I used this research to build a prometheus exporter.

## The Sun: so hot right now

I got a solar PV system installed in my house in mid 2023. I did the bare minimum of research beforehand - just talked to a couple of different installers about pricing, sizing and the economics of a battery.

One thing I certainly did not do is any research into brands and their relative hackability or security merits. I just specified that I wanted to monitor the devices and see some metrics. The installer told me that this required a smart meter and a mobile app. Honestly I assumed that all brands would be equally horrific IoT junk, so I just went with the recommendation of the installer. At least that way the electrical functionality had to be reasonable, right?

The result of my lucky dip was a GoodWe DNS G3 Inverter and a GoodWe HomeKit 1000 Smart Meter. These devices look quite slick, and so does the website. They are also popular here in Australia, so my hopes were high that it would be easy to set up local monitoring, because surely someone else had figured out how to do it.

## Post-install setup

### Metrics? You need to be online.

Right after physical installation the system is producing power, but the metrics aren’t visible anywhere. The documented way to see metrics is to connect the device to GoodWe’s cloud, and then use their web UI or mobile app.
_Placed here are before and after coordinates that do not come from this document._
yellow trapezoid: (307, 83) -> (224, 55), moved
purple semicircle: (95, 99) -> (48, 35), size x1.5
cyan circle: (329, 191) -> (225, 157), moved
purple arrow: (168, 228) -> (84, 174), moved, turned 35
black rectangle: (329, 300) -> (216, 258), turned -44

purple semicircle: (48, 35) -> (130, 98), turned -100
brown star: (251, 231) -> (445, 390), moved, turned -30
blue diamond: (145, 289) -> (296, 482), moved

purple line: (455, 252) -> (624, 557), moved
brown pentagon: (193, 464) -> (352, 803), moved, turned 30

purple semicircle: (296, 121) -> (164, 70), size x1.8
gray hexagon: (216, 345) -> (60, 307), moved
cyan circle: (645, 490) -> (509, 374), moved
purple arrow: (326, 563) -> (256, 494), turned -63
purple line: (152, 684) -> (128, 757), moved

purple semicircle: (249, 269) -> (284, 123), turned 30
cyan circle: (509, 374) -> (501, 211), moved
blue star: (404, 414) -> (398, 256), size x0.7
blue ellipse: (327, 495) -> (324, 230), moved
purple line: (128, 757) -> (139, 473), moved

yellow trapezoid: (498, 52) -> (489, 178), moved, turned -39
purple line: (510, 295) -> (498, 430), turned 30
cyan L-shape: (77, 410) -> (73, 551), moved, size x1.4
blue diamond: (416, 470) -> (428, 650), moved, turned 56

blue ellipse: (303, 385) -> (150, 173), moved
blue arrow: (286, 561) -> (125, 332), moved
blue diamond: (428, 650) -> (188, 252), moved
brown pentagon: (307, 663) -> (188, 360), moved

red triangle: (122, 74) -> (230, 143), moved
The devices act in simultaneous wireless AP and STA modes, and setup works like so:

Connect to the device’s WLAN, which will be named Solar-WiFiXXXXXXXX, where the Xs are the serial number of the device. The password is, naturally, admin.
Visit the device’s web UI on 10.10.100.253.
Log in (using credentials admin / admin, of course!).
In the web UI, select the WLAN that you want the device to use to connect to the Internet.

Now the devices are connected to GoodWe’s cloud. But you still can’t see any metrics.
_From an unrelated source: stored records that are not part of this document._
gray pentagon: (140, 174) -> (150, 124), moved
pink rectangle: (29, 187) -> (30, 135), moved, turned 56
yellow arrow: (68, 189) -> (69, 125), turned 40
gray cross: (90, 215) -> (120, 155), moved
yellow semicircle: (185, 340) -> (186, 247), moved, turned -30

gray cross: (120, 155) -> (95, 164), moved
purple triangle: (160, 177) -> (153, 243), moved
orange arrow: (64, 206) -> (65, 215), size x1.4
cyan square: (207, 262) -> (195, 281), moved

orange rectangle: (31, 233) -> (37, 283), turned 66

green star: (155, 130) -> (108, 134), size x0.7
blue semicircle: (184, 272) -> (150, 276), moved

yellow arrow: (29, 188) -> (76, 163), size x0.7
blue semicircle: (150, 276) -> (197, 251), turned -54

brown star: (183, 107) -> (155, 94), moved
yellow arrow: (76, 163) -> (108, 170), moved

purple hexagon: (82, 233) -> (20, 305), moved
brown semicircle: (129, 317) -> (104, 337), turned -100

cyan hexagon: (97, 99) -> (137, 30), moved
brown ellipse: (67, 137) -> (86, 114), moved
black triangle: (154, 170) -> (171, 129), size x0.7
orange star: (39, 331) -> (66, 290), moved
### SEMS Portal account required

The next step is to go to GoodWe’s SEMS Portal and create an account. Then let the installer know that the devices are connected, and the email you used to create an account on the SEMS Portal. Then the installer will email GoodWe (!?) to tell them to assocate your account with the serial number of the devices, and at some point GoodWe will action that request (I was assured they checked their inbox regularly).
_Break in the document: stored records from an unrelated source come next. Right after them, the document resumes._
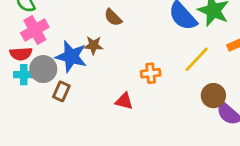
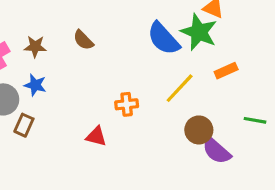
brown star: (93, 45) -> (35, 47), moved
blue star: (71, 57) -> (35, 85), size x0.6

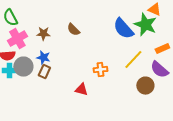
brown rectangle: (24, 125) -> (44, 72), moved
purple semicircle: (216, 151) -> (159, 70), moved

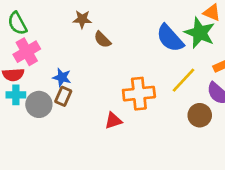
brown star: (43, 34) -> (82, 19), moved
gray circle: (23, 67) -> (39, 104), moved
orange cross: (100, 70) -> (139, 94), size x1.6
red triangle: (81, 90) -> (113, 121), turned -32

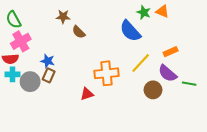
green star: (200, 33) -> (144, 12), moved, size x0.6

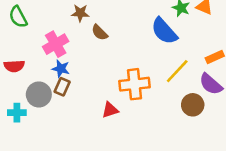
pink cross: (21, 41) -> (56, 44), moved
cyan cross: (13, 74) -> (17, 113), moved

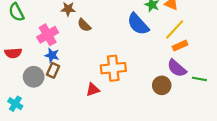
yellow line: (177, 71) -> (175, 29), moved
cyan cross: (17, 113) -> (15, 104), moved, turned 32

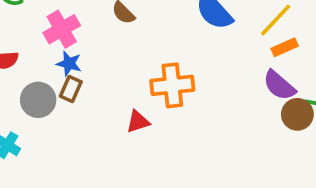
brown circle: (162, 85) -> (297, 114), moved

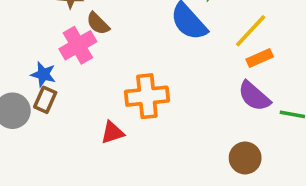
pink cross: (62, 29) -> (78, 45), moved
brown circle: (297, 114) -> (245, 158), moved

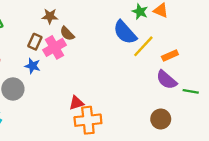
yellow line: (251, 31) -> (143, 46), moved
orange cross: (147, 96) -> (88, 120), moved
brown rectangle: (45, 100) -> (35, 42), moved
Finally after a day or so the device’s metrics are visible in the SEMS Portal.

Screenshot of SEMS portal showing power usage over a day

According to this flyer, it seems that the installer would have a portfolio of “power plants”, and they can use the SEMS Portal to perform “Fault self-analysis & troubleshooting”.

SEMS includes a range of functions and features to ensure reliable operation and to deliver precise information to operators at the press of a button. It is accessible by multiple accounts with different levels of access for owners, installers and EPC companies

## Post-setup state of play

So now these two devices were physically installed, and connected to GoodWe’s cloud over the internet via my isolated IoT VLAN. But I had questions:

I wanted to scrape metrics locally, dammit! Why should I have to use the crappy cloud UI or equally bad mobile app?
What else can GoodWe do with this connection? E.g. can they remotely administer the devices? If so, can I disable this “feature”?

It turns out that the inverter is powered by the solar panels, not by the grid. So it loses power and goes offline as soon as the sun goes down. And since I mostly have time to hack on this stuff after dark, I concentrated on the smart meter.

## Metrics extraction prior art

There is quite a cottage industry online documenting how to extract data from GoodWe inverters. They respond to Modbus queries, an Operational Technology standard. There are many Github repositories with useful information about the GoodWe Modbus protocol, such as:

a python library for extracting metrics;
a Home Assistant integration, built on that library; and
some GoodWe-specific field documentation.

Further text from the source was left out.